## DATASET CONTENT
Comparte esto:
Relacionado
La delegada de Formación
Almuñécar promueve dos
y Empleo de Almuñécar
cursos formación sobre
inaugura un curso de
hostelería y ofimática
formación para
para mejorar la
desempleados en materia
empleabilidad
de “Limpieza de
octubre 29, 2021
==
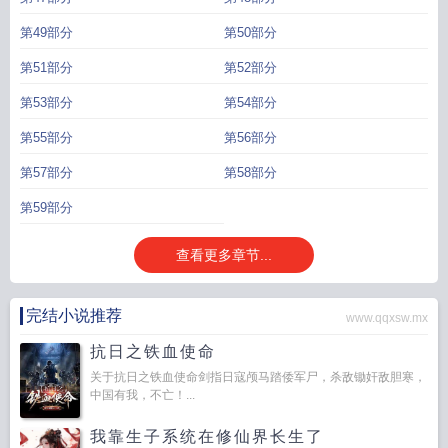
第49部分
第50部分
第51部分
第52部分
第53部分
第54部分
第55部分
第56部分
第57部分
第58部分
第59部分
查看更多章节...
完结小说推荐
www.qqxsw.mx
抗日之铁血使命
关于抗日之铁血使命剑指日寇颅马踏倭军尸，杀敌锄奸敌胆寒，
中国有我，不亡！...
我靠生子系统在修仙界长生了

## EXERCISE GOAL
Scan the entries above and return each line that holds "Almuñécar".

## EXERCISE ANSWER
Almuñécar promueve dos
y Empleo de Almuñécar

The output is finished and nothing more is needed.